### Collected data:
<<<<

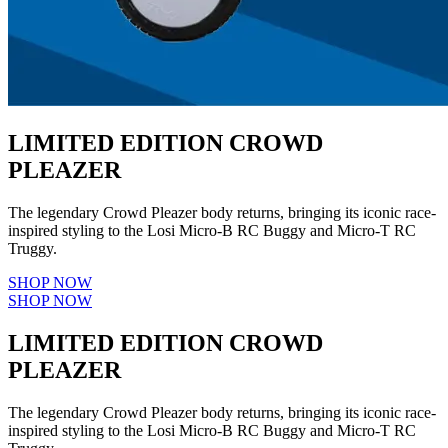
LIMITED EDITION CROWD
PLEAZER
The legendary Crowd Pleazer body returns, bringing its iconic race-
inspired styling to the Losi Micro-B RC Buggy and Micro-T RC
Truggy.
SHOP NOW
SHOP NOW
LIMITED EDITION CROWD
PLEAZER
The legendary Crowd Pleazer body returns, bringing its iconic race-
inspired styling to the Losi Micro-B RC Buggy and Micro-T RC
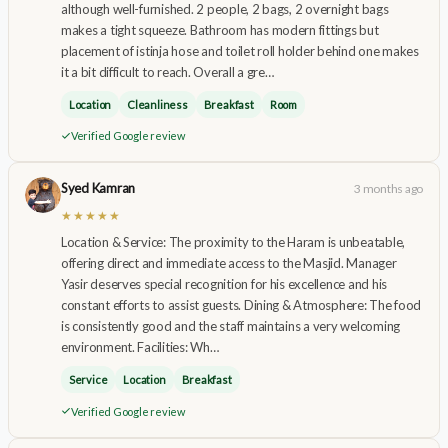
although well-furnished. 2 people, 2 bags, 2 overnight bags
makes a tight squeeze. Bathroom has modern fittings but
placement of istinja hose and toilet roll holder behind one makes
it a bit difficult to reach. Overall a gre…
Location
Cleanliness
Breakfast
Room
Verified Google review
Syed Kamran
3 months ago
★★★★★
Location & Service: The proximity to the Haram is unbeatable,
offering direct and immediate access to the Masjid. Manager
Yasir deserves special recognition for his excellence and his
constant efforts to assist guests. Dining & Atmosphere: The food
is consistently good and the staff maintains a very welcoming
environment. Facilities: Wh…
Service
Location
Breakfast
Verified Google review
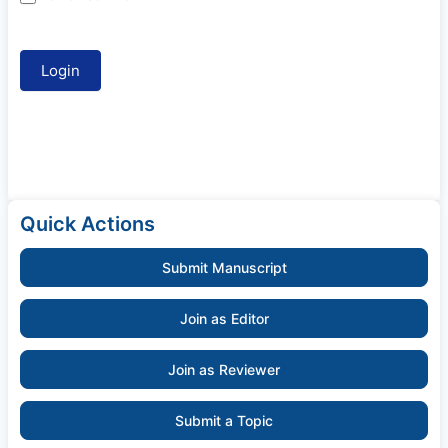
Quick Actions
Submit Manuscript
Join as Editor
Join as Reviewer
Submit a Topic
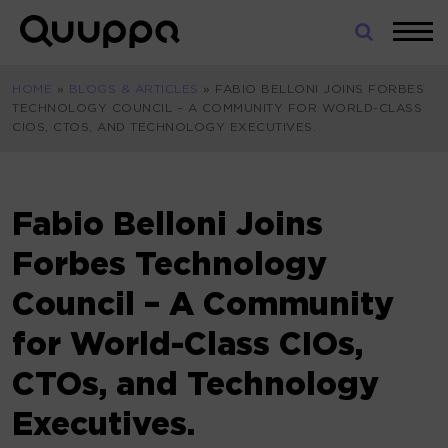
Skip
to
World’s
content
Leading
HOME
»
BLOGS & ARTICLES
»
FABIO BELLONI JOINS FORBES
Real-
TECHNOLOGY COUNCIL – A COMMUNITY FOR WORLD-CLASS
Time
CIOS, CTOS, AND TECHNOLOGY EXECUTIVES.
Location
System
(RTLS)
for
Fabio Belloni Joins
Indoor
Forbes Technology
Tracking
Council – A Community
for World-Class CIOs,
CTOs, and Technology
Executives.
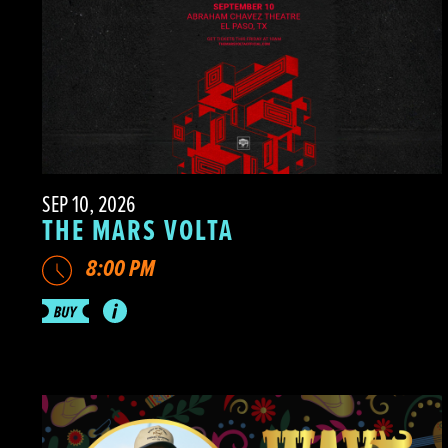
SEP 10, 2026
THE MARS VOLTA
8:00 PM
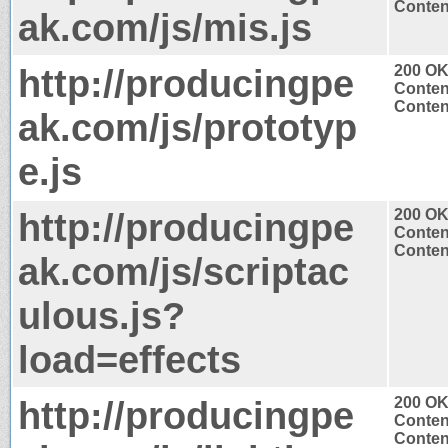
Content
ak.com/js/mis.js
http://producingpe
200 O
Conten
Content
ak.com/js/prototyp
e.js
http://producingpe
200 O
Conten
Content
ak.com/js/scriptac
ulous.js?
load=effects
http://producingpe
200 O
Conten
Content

>>>>
<<<<

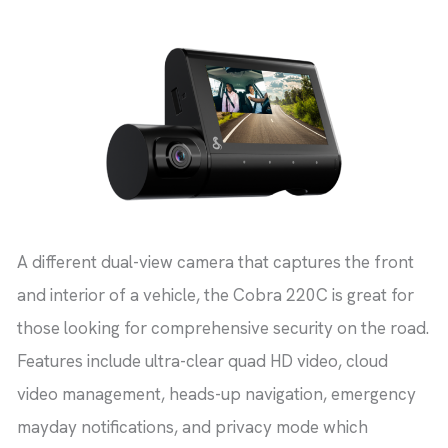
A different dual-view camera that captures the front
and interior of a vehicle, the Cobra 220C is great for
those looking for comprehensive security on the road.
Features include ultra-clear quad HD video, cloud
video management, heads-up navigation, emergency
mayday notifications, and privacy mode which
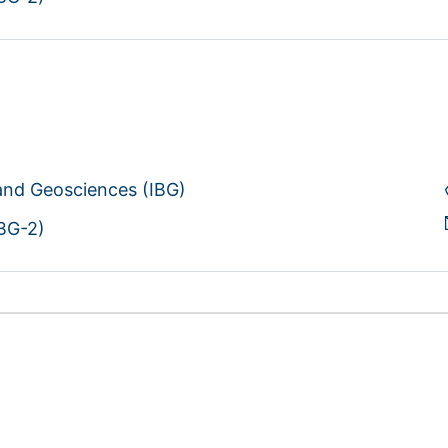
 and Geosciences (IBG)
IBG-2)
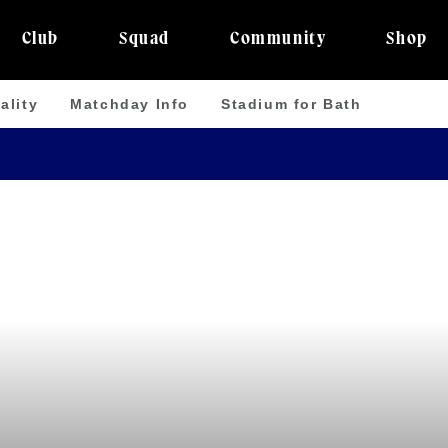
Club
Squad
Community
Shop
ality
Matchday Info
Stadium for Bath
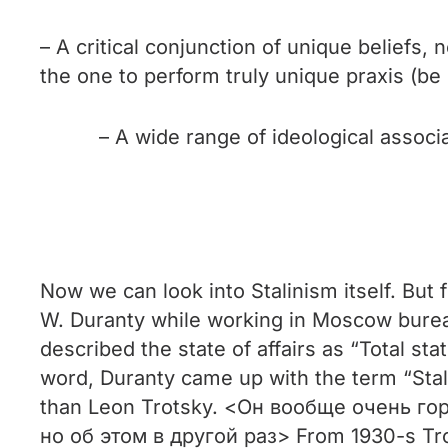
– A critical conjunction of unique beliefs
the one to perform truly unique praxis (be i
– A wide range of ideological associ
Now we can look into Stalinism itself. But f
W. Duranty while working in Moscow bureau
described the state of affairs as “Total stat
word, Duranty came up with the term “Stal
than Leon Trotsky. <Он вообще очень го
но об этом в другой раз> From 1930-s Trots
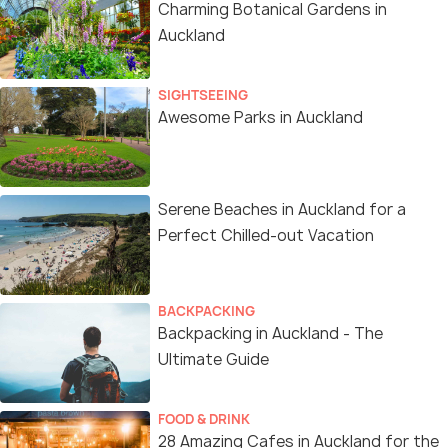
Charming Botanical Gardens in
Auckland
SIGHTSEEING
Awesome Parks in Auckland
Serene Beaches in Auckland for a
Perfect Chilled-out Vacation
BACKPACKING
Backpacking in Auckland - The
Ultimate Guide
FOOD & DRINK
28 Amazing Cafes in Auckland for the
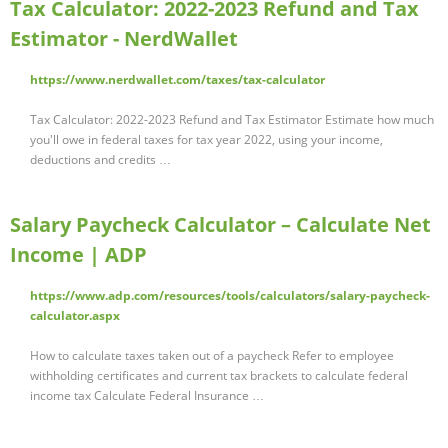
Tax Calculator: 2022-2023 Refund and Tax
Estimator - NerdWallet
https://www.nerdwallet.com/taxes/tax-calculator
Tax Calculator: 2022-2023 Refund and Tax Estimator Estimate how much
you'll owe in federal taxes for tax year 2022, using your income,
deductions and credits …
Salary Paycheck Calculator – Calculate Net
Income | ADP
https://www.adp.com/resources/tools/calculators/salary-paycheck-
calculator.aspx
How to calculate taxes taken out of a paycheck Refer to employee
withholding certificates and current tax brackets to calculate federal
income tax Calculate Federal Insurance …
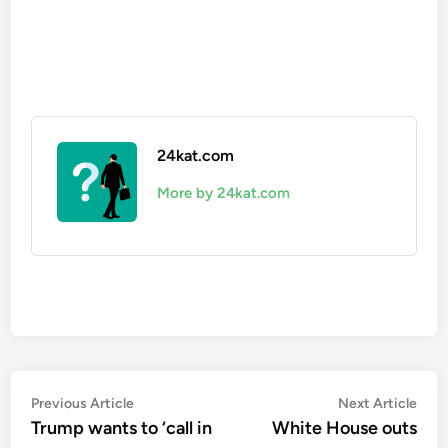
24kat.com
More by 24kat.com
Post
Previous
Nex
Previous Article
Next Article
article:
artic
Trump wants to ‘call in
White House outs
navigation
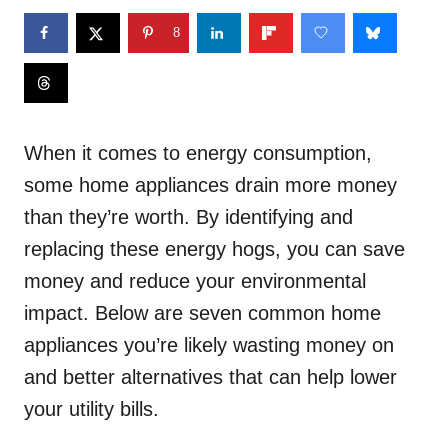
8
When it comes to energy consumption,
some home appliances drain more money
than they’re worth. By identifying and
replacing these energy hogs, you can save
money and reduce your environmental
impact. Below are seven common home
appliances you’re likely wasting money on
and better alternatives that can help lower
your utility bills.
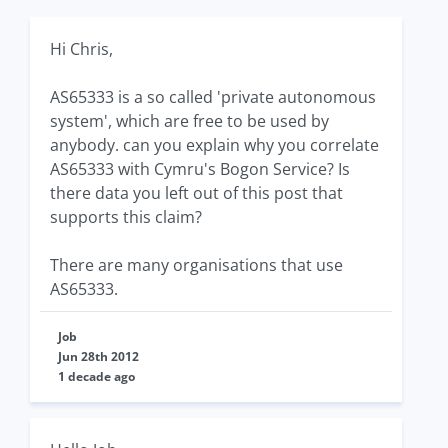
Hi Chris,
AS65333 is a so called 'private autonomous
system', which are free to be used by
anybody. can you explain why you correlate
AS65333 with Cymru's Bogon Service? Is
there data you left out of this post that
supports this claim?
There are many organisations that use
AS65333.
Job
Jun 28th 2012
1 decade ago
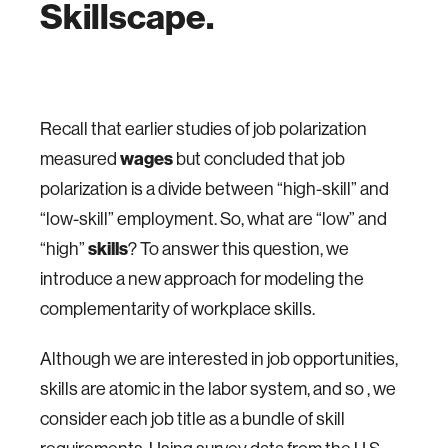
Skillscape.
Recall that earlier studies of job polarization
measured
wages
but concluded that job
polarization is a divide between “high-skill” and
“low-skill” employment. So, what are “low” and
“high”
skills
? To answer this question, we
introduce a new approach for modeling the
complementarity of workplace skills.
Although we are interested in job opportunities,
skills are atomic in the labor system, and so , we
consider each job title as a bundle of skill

>>>>

### YOUR TASK:
Return the lines above from the one with "your utility bills." through the one with "consider each job title as a bundle of skill", verbatim and nothing else. Omit every picture.

### TASK RESULT:
your utility bills.
Hi Chris,
AS65333 is a so called 'private autonomous
system', which are free to be used by
anybody. can you explain why you correlate
AS65333 with Cymru's Bogon Service? Is
there data you left out of this post that
supports this claim?
There are many organisations that use
AS65333.
Job
Jun 28th 2012
1 decade ago
Skillscape.
Recall that earlier studies of job polarization
measured
wages
but concluded that job
polarization is a divide between “high-skill” and
“low-skill” employment. So, what are “low” and
“high”
skills
? To answer this question, we
introduce a new approach for modeling the
complementarity of workplace skills.
Although we are interested in job opportunities,
skills are atomic in the labor system, and so , we
consider each job title as a bundle of skill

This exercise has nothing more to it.